[Extracted page text data]
● ● ● ● ●
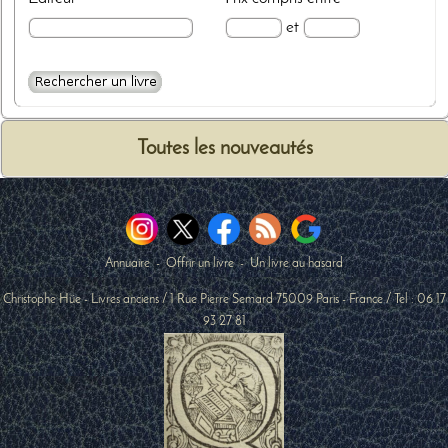
et
Toutes les nouveautés
Annuaire
-
Offrir un livre
-
Un livre au hasard
Christophe Hüe - Livres anciens
/
1 Rue Pierre Semard
75009
Paris
-
France
/ Tel :
06 17
93 27 81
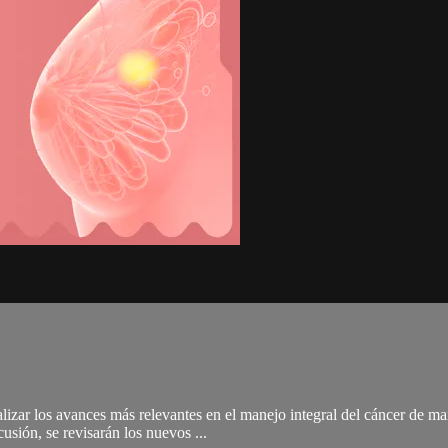
izar los avances más relevantes en el manejo integral del cáncer de m
cusión, se revisarán los nuevos ...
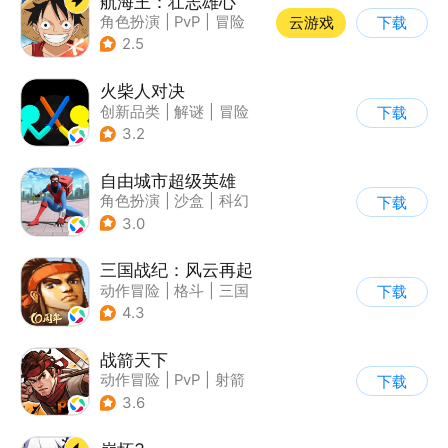
航海王：壮志雄心
角色扮演
|
PvP
|
冒险
云游戏
下载
|
航海
2.5
火柴人对决
创新品类
|
解谜
|
冒险
下载
|
挑战破纪录
3.2
自由城市超级英雄
角色扮演
|
沙盒
|
科幻
下载
|
开放世界
3.0
三国战纪：风云再起
动作冒险
|
格斗
|
三国
下载
|
横版过关
4.3
战箭天下
动作冒险
|
PvP
|
射箭
下载
|
怀旧
3.6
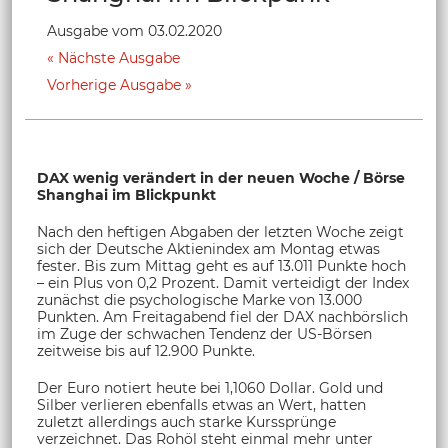
Ausgabe vom 03.02.2020
Nächste Ausgabe
Vorherige Ausgabe
DAX wenig verändert in der neuen Woche / Börse
Shanghai im Blickpunkt
Nach den heftigen Abgaben der letzten Woche zeigt
sich der Deutsche Aktienindex am Montag etwas
fester. Bis zum Mittag geht es auf 13.011 Punkte hoch
– ein Plus von 0,2 Prozent. Damit verteidigt der Index
zunächst die psychologische Marke von 13.000
Punkten. Am Freitagabend fiel der DAX nachbörslich
im Zuge der schwachen Tendenz der US-Börsen
zeitweise bis auf 12.900 Punkte.
Der Euro notiert heute bei 1,1060 Dollar. Gold und
Silber verlieren ebenfalls etwas an Wert, hatten
zuletzt allerdings auch starke Kurssprünge
verzeichnet. Das Rohöl steht einmal mehr unter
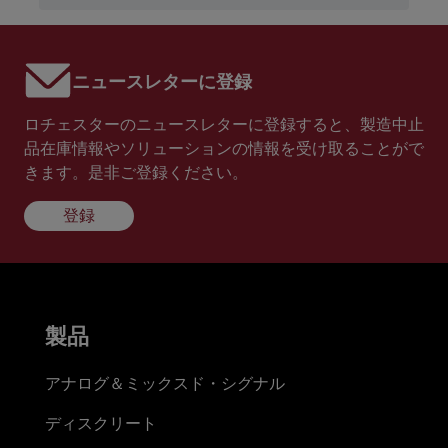
ニュースレターに登録
ロチェスターのニュースレターに登録すると、製造中止
品在庫情報やソリューションの情報を受け取ることがで
きます。是非ご登録ください。
登録
製品
アナログ＆ミックスド・シグナル
ディスクリート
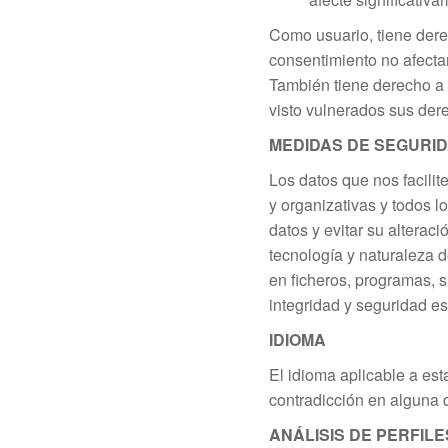
Como usuario, tiene dere
consentimiento no afectar
También tiene derecho a 
visto vulnerados sus der
MEDIDAS DE SEGURID
Los datos que nos facilit
y organizativas y todos l
datos y evitar su alterac
tecnología y naturaleza 
en ficheros, programas, s
integridad y seguridad es
IDIOMA
El idioma aplicable a est
contradicción en alguna d
ANÁLISIS DE PERFILE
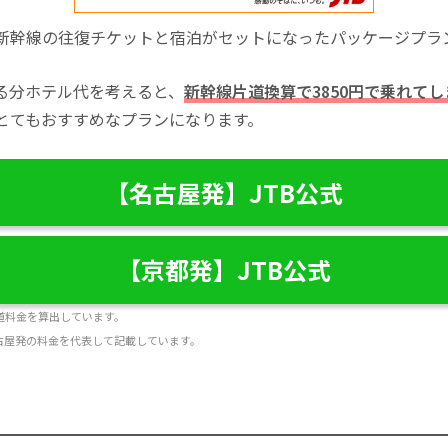
新幹線の往復チケットと宿泊がセットになったパッケージプラ
る分ホテル代を考えると、
新幹線片道換算で3850円で乗れてし
とてもおすすめなプランになります。
【名古屋発】JTB公式
【京都発】JTB公式
片道料金を算出しています。
古屋発の料金を代表して記載しています。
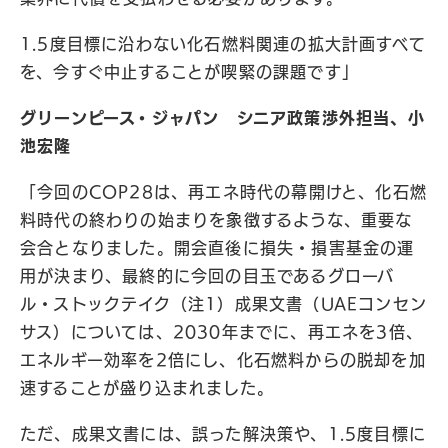
1.5度目標に沿わない化石燃料関連の拡大計画すべて
を、今すぐ中止することが喫緊の課題です」
グリーンピース・ジャパン シニア政策渉外担当、小
池宏隆
「今回のCOP28は、再エネ時代の幕開けと、化石燃
料時代の終わりの始まりを象徴するような、重要な
会合となりました。開会直後に損失・損害基金の運
用が決まり、最終的に今回の目玉であるグローバ
ル・ストックテイク（注1）成果文書（UAEコンセン
サス）については、2030年までに、再エネを3倍、
エネルギー効率を2倍にし、化石燃料からの脱却を加
速することが盛り込まれました。
ただ、成果文書には、誤った解決策や、1.5度目標に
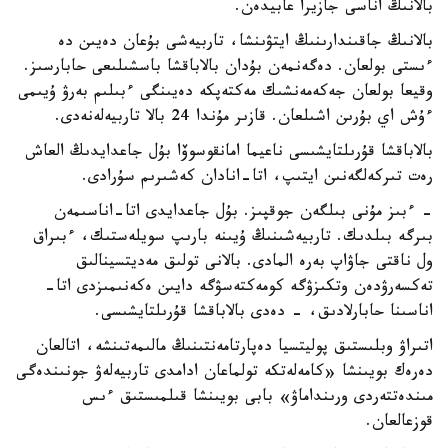
بالانىڭ اناسى جازيرا عابيدەن.
بالانىڭ جاقىندارىنىڭ ايتۋىنشا، تاربيەشى بۇعان دەيىن دە
ءىستى بولعان. دەگەنمەن بۇدان بالاباقشا باسشىلىعى حابارسىز.
وقيعا بولعان جەكەمەنشىك مەكتەپكە دەيىنگى ءبىلىم بەرۋ ۇيىمى
ءۇش اي بۇرىن اشىلعان. قازىر مۇندا 24 بالا تاربيەلەنەدى.
بالاباقشا قۇرىلتايشىسى ناعيما امانقوسوۆا بۇل جاعدايدىڭ العاش
رەت تىركەلگەنىن ايتىپ، اتا-انادان كەشىرىم سۇرادى.
- ءبىز مۇنى بىلگەن جوقپىز. بۇل جاعدايدى اتا-اناسىمەن
بىرگە بىلدىك. تاربيەشىنىڭ ۇيىنە بارىپ سويلەستىك، ءبىراق
ول ناقتى جاۋاپ بەرە المادى. بالانى تولىق مەديتسينالىق
تەكسەرۋدەن وتكىزۋگە كومەكتەسۋگە دايىن ەكەنىمىزدى اتا-
اناسىنا حابارلادىق، - دەدى بالاباقشا قۇرىلتايشىسى.
اتىراۋ وبلىستىق پوليتسيا دەپارتامەنتىنىڭ مالىمەتىنشە، اتالعان
دەرەك بويىنشا «كامەلەتكە تولماعان ادامدى تاربيەلەۋ جونىندەگى
مىندەتتەردى ورىنداماۋ» بابى بويىنشا قىلمىستىق ءىس
قوزعالعان.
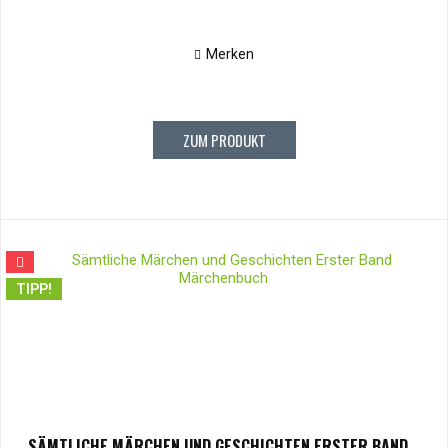
Merken
ZUM PRODUKT
TIPP!
SÄMTLICHE MÄRCHEN UND GESCHICHTEN ERSTER BAND...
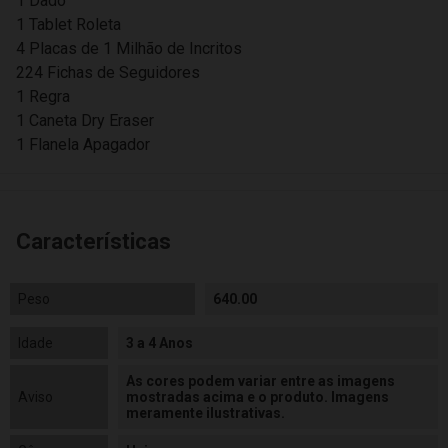
1 Dado
1 Tablet Roleta
4 Placas de 1 Milhão de Incritos
224 Fichas de Seguidores
1 Regra
1 Caneta Dry Eraser
1 Flanela Apagador
Características
Peso
640.00
Idade
3 a 4 Anos
As cores podem variar entre as imagens
Aviso
mostradas acima e o produto. Imagens
meramente ilustrativas.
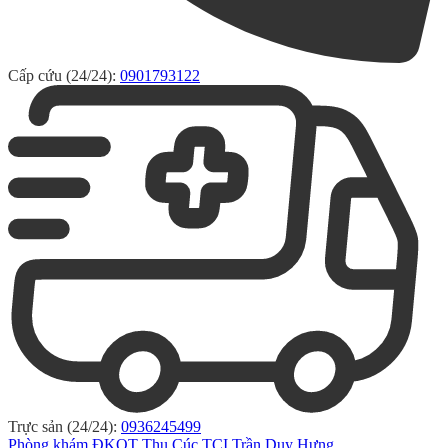
Cấp cứu (24/24):
0901793122
Trực sản (24/24):
0936245499
Phòng khám ĐKQT Thu Cúc TCI Trần Duy Hưng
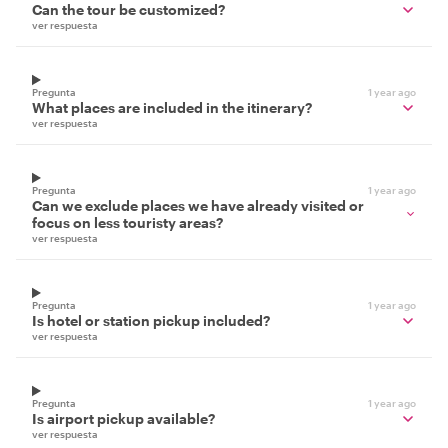
Can the tour be customized?
ver respuesta
Pregunta
1 year ago
What places are included in the itinerary?
ver respuesta
Pregunta
1 year ago
Can we exclude places we have already visited or
focus on less touristy areas?
ver respuesta
Pregunta
1 year ago
Is hotel or station pickup included?
ver respuesta
Pregunta
1 year ago
Is airport pickup available?
ver respuesta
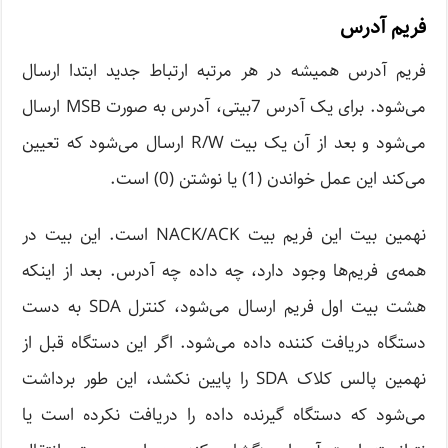
فریم آدرس
فریم آدرس همیشه در هر مرتبه ارتباط جدید ابتدا ارسال
می‌شود. برای یک آدرس 7بیتی، آدرس به صورت MSB ارسال
می‌شود و بعد از آن یک بیت R/W ارسال می‌شود که تعیین
می‌کند این عمل خواندن (1) یا نوشتن (0) است.
نهمین بیت این فریم بیت NACK/ACK است. این بیت در
همه‌ی فریم‌ها وجود دارد، چه داده چه آدرس. بعد از اینکه
هشت بیت اول فریم ارسال می‌شود، کنترل SDA به دست
دستگاه دریافت کننده داده می‌شود. اگر این دستگاه قبل از
نهمین پالس کلاک SDA را پایین نکشد، این طور برداشت
می‌شود که دستگاه گیرنده داده را دریافت نکرده است یا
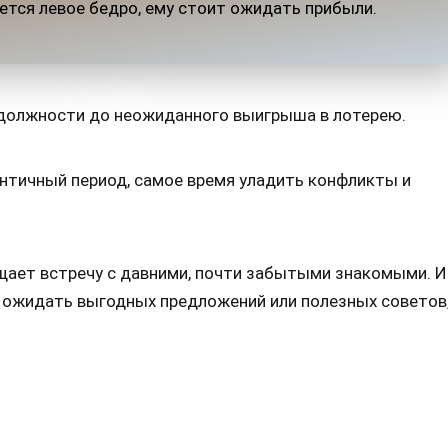
ется левое бедро, ему стоит ожидать прибыли.
 должности до неожиданного выигрыша в лотерею.
нтичный период, самое время уладить конфликты и
щает встречу с давними, почти забытыми знакомыми. И
 ожидать выгодных предложений или полезных советов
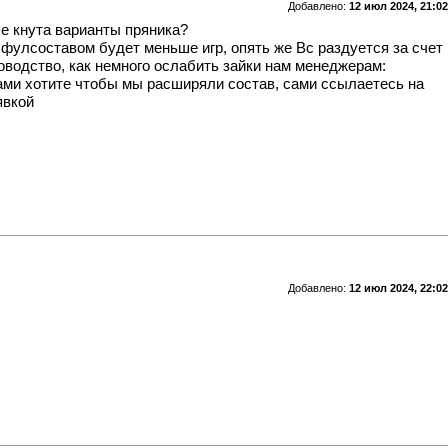
Добавлено:
12 июл 2024, 21:02
ле кнута варианты пряника?
 фулсоставом будет меньше игр, опять же Вс раздуется за счет
оводство, как немного ослабить зайки нам менеджерам:
Сами хотите чтобы мы расширяли состав, сами ссылаетесь на
явкой
Добавлено:
12 июл 2024, 22:02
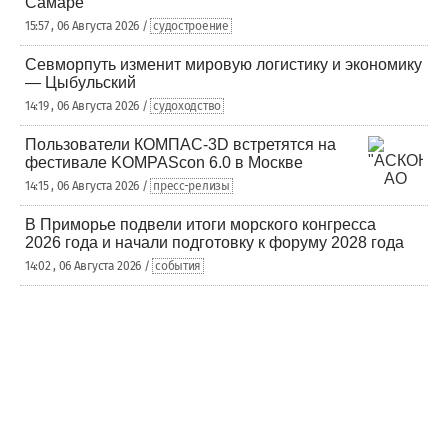
Самаре
15:57 , 06 Августа 2026 /
судостроение
Севморпуть изменит мировую логистику и экономику
— Цыбульский
14:19 , 06 Августа 2026 /
судоходство
Пользователи КОМПАС-3D встретятся на
фестивале KOMPAScon 6.0 в Москве
14:15 , 06 Августа 2026 /
пресс-релизы
В Приморье подвели итоги морского конгресса
2026 года и начали подготовку к форуму 2028 года
14:02 , 06 Августа 2026 /
события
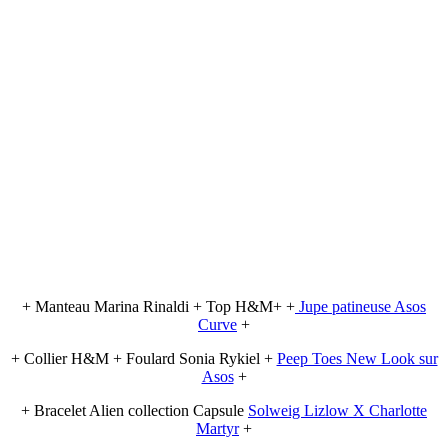
+ Manteau Marina Rinaldi + Top H&M+ +
Jupe patineuse Asos
Curve
+
+ Collier H&M + Foulard Sonia Rykiel +
Peep Toes New Look sur
Asos
+
+ Bracelet Alien collection Capsule
Solweig Lizlow X Charlotte
Martyr
+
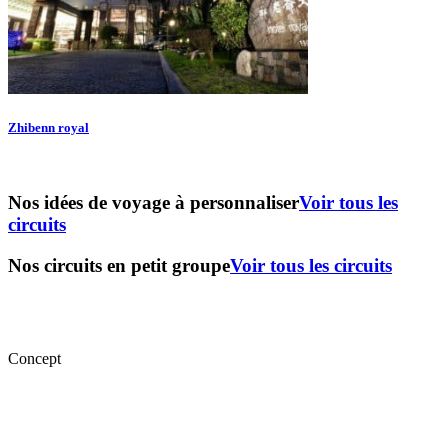
Zhibenn royal
Nos idées de voyage à personnaliser
Voir tous les
circuits
Nos circuits en petit groupe
Voir tous les circuits
Concept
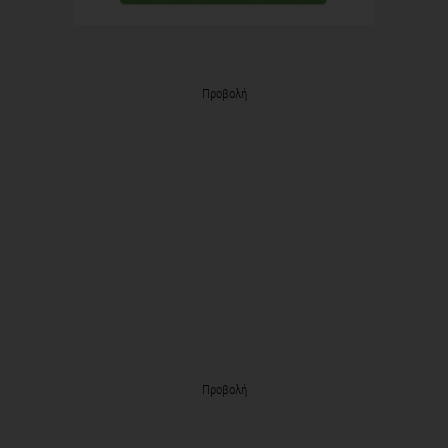
Προβολή
Προβολή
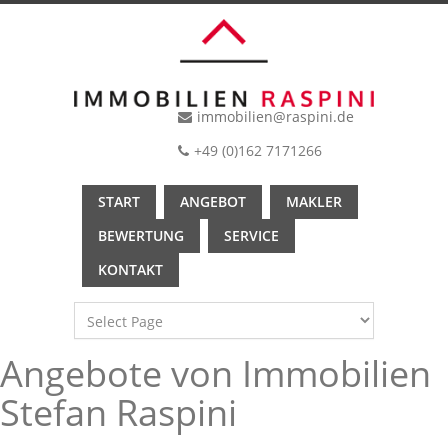
immobilien@raspini.de
+49 (0)162 7171266
START
ANGEBOT
MAKLER
BEWERTUNG
SERVICE
KONTAKT
Angebote von Immobilien
Stefan Raspini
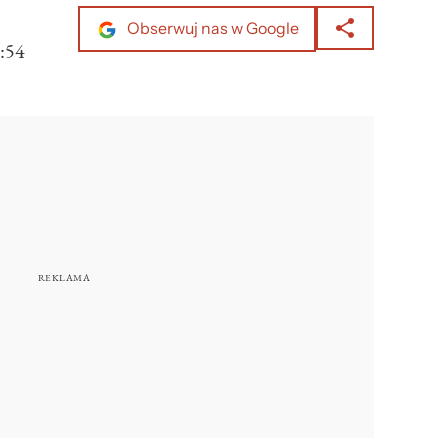
Obserwuj nas w Google
:54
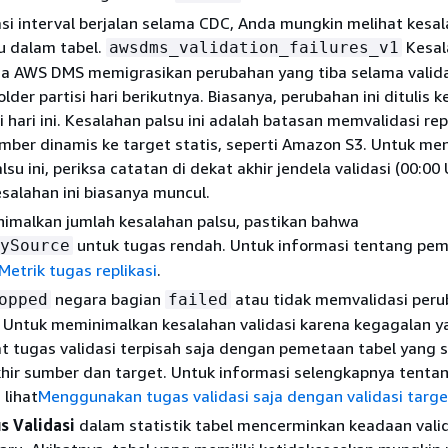
asi interval berjalan selama CDC, Anda mungkin melihat kesa
su dalam tabel.
Kesal
awsdms_validation_failures_v1
ena AWS DMS memigrasikan perubahan yang tiba selama valid
older partisi hari berikutnya. Biasanya, perubahan ini ditulis 
i hari ini. Kesalahan palsu ini adalah batasan memvalidasi repl
ber dinamis ke target statis, seperti Amazon S3. Untuk men
su ini, periksa catatan di dekat akhir jendela validasi (00:00
esalahan ini biasanya muncul.
imalkan jumlah kesalahan palsu, pastikan bahwa
untuk tugas rendah. Untuk informasi tentang pe
ySource
Metrik tugas replikasi
.
negara bagian
atau tidak memvalidasi peru
opped
failed
 Untuk meminimalkan kesalahan validasi karena kegagalan y
t tugas validasi terpisah saja dengan pemetaan tabel yang 
akhir sumber dan target. Untuk informasi selengkapnya tenta
 lihat
Menggunakan tugas validasi saja dengan validasi targe
s Validasi
dalam statistik tabel mencerminkan keadaan vali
● ● ● ● ●
YOUR OBJECTIVE
Print, exactly as written, the lines above from the first one to the one containing "zunächst die psychologische Marke von 13.000". Leave out pictures.

TASK RESULT
et
Toutes les nouveautés
Annuaire
-
Offrir un livre
-
Un livre au hasard
Christophe Hüe - Livres anciens
/
1 Rue Pierre Semard
75009
Paris
-
France
/ Tel :
06 17
93 27 81
izar los avances más relevantes en el manejo integral del cáncer de m
cusión, se revisarán los nuevos ...
航海王：壮志雄心
角色扮演
|
PvP
|
冒险
云游戏
下载
|
航海
2.5
火柴人对决
创新品类
|
解谜
|
冒险
下载
|
挑战破纪录
3.2
自由城市超级英雄
角色扮演
|
沙盒
|
科幻
下载
|
开放世界
3.0
三国战纪：风云再起
动作冒险
|
格斗
|
三国
下载
|
横版过关
4.3
战箭天下
动作冒险
|
PvP
|
射箭
下载
|
怀旧
3.6
Ausgabe vom 03.02.2020
Nächste Ausgabe
Vorherige Ausgabe
DAX wenig verändert in der neuen Woche / Börse
Shanghai im Blickpunkt
Nach den heftigen Abgaben der letzten Woche zeigt
sich der Deutsche Aktienindex am Montag etwas
fester. Bis zum Mittag geht es auf 13.011 Punkte hoch
– ein Plus von 0,2 Prozent. Damit verteidigt der Index
zunächst die psychologische Marke von 13.000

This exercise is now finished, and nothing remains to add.